As part of the improvement of the Fonejacht-Harlingen waterway, the Kiesterzijl was located a little further south in the Van Harinxma Canal. The lock now had two passages that were no longer closed with doors, but with a series of long pipes that were lowered into rabbets. The swing bridge on the center pier was equipped with grabs and the bridge functioned as a 'crane' that lifted the pipes from the embankment, raised them above the trenches and then lowered them. With this system it was not possible to close the passages in time during stormy weather. That is why in 1956 a complete hoisting system was installed on the north and south sides of the bridge, which made it possible to close the passages with the pipes within two hours. This installation was removed in 1996 because the importance of the Kiesterzijl as an emergency barrier was of little use anymore.

==Hamlet==
The hamlet of Kiesterzijl only developed when a brickworks was built in 1857. At that time there were four houses near the lock. One of them was the bridge tender's house, in the other houses small-scale horticulturists lived. Five houses were immediately built for the staff of the brickworks, including that of the foreman (tasker). The expansion continued with a concrete factory in 1904 and two lime kilns around 1917. The brickworks was demolished in 1920.

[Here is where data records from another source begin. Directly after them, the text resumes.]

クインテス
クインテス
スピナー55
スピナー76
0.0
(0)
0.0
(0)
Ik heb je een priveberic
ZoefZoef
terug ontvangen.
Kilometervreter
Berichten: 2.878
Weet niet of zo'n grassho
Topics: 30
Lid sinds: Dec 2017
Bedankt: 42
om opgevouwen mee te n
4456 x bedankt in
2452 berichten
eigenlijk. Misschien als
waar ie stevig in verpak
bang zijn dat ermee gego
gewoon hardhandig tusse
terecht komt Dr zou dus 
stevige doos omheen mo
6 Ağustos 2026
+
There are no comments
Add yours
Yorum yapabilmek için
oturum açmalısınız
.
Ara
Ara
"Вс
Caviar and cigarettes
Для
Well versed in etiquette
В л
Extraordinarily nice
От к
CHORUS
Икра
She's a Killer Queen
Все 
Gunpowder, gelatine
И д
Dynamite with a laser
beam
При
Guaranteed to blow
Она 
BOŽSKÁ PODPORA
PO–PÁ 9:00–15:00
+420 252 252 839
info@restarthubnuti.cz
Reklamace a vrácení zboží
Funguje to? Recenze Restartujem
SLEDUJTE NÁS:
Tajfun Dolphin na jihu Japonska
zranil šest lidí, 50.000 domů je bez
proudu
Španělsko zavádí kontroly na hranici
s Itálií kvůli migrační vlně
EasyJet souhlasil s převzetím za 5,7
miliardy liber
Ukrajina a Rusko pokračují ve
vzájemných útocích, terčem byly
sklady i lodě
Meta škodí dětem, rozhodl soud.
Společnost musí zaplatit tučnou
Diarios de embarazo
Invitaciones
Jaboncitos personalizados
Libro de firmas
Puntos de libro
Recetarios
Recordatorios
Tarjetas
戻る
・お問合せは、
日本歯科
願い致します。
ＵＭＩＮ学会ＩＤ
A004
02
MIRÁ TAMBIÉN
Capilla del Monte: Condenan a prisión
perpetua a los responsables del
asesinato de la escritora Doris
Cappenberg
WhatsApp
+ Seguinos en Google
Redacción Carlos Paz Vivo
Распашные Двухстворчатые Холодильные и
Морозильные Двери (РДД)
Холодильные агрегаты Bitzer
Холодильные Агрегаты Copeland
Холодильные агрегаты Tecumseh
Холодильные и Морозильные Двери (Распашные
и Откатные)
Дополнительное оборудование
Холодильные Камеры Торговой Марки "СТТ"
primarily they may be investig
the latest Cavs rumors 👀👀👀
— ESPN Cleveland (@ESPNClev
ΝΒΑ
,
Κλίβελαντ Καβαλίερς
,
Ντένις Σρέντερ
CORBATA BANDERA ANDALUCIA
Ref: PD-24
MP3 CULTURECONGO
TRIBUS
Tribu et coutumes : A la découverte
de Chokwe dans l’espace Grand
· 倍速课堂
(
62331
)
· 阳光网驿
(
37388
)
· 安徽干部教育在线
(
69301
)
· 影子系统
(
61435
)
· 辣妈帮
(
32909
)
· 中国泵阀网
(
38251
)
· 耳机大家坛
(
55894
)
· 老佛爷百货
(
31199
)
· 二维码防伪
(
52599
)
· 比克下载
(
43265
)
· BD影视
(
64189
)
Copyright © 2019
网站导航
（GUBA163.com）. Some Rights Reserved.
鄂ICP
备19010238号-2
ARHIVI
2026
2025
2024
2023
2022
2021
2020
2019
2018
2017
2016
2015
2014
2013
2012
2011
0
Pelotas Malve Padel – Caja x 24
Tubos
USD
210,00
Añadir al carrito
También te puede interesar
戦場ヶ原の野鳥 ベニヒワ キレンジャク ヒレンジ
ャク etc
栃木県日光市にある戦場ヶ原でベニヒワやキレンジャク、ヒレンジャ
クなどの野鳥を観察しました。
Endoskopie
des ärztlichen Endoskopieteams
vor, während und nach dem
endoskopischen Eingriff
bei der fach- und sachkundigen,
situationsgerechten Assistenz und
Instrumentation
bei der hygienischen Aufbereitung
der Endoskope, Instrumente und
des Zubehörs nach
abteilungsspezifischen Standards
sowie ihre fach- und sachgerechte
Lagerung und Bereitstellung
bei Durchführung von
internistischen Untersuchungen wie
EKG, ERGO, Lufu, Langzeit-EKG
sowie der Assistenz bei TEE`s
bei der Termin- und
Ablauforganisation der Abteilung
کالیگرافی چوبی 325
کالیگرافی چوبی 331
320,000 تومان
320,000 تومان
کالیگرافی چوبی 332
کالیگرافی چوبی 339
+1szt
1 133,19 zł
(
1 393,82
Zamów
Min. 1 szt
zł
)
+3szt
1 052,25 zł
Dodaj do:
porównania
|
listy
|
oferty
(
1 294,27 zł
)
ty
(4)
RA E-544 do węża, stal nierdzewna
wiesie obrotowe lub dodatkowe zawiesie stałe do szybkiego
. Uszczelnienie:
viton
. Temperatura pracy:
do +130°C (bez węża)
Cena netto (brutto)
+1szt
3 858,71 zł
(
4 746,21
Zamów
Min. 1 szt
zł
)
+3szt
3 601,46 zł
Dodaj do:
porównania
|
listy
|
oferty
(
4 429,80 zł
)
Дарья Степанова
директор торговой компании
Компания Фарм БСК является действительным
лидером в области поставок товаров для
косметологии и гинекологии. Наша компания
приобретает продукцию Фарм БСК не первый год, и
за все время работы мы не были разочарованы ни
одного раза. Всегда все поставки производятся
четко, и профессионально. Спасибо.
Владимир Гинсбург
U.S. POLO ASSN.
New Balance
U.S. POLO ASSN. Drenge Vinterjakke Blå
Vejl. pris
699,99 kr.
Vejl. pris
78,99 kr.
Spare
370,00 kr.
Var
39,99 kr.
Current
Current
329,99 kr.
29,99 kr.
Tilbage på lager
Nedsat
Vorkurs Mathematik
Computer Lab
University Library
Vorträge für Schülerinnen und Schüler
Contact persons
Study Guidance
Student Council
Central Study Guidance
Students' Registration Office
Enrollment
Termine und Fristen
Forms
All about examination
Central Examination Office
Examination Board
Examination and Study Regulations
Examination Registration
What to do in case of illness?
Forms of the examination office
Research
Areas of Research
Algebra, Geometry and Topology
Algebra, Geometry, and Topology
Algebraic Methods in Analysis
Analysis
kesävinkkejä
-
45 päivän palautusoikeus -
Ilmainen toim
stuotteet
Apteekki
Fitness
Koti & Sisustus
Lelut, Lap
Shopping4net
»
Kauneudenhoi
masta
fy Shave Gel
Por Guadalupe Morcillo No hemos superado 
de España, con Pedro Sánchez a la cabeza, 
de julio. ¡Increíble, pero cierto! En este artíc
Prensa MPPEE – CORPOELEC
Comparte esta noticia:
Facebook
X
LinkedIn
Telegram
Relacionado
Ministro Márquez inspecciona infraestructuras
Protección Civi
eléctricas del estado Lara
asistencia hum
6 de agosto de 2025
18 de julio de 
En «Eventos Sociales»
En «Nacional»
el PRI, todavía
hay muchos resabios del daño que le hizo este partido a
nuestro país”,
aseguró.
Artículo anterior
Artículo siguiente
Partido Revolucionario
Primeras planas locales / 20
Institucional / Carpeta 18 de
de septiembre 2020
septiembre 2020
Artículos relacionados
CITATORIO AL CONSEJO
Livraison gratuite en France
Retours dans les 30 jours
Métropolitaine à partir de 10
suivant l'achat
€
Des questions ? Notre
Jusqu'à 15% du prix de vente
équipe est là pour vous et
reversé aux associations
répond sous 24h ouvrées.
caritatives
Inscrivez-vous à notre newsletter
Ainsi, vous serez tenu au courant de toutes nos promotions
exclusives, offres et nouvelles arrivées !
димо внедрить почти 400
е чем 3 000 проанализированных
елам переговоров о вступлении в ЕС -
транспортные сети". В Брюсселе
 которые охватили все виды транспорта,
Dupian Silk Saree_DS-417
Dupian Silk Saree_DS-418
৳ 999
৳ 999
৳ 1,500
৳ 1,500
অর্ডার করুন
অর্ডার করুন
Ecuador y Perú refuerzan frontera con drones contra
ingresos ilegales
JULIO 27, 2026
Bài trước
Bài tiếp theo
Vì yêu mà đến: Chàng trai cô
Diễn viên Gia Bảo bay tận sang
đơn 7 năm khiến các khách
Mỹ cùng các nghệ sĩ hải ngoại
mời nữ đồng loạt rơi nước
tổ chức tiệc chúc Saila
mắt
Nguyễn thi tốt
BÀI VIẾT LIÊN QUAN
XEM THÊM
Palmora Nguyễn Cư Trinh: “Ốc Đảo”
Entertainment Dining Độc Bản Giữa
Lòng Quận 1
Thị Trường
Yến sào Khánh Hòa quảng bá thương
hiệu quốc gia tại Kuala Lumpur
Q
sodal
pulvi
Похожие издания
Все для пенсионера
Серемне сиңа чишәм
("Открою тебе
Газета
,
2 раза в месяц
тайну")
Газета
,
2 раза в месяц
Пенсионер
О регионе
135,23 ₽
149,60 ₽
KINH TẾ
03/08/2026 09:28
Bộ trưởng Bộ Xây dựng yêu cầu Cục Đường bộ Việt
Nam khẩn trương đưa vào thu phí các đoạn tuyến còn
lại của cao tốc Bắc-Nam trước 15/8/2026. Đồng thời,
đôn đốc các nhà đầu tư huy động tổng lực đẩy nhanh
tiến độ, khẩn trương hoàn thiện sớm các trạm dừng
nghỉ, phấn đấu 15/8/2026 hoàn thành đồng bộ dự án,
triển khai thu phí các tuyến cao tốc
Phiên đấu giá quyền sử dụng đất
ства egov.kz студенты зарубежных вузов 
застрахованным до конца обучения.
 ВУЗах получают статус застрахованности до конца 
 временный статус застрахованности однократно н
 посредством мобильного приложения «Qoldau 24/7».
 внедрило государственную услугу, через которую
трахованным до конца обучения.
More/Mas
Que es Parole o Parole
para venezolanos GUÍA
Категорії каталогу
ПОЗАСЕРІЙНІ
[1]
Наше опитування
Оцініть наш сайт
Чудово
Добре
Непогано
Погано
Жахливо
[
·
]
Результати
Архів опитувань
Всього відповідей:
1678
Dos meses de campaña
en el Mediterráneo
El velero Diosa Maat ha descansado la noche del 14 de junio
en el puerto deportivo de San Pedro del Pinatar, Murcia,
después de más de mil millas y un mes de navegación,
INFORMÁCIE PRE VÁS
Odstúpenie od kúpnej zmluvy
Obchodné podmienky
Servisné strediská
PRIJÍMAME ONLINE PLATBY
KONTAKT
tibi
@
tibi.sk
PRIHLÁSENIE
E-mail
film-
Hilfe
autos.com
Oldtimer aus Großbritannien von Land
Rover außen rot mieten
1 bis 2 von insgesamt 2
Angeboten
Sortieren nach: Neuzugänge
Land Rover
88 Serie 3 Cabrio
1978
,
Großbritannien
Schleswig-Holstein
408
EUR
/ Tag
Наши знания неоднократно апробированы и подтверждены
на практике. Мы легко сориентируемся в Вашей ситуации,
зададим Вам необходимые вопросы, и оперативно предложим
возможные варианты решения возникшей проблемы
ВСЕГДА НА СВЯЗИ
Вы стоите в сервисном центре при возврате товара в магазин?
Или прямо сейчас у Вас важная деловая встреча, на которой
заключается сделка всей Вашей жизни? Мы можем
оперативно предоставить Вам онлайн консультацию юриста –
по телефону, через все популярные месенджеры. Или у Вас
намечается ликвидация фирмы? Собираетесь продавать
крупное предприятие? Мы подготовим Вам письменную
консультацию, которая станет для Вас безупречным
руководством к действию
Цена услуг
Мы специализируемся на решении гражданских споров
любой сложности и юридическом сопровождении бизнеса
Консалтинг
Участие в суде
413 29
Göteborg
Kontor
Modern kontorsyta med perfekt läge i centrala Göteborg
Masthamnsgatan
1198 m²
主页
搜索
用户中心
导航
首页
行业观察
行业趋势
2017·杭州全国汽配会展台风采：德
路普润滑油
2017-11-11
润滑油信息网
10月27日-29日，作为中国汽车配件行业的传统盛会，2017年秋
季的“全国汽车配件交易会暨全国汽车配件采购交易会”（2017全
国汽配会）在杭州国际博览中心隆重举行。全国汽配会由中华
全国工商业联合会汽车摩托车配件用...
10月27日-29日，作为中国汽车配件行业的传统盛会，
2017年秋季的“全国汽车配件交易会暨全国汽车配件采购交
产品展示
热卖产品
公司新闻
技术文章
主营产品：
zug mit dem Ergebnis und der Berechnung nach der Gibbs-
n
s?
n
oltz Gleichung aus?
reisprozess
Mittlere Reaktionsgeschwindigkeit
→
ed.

Homes and commercial buildings were originally located on both banks of the canal. When the canal was improved in 1942, the bend at Kiesterzijl was cut off and the hamlet was located completely north of the Van Harinxma Canal.

Nowadays the hamlet is part of the West Kiesterzijl industrial estate. In 2017 it consisted of approximately fifteen residential houses and some commercial buildings. The number of inhabitants was estimated at 35. There is no place name sign anymore, only the street name is a reminder of the hamlet and the lock.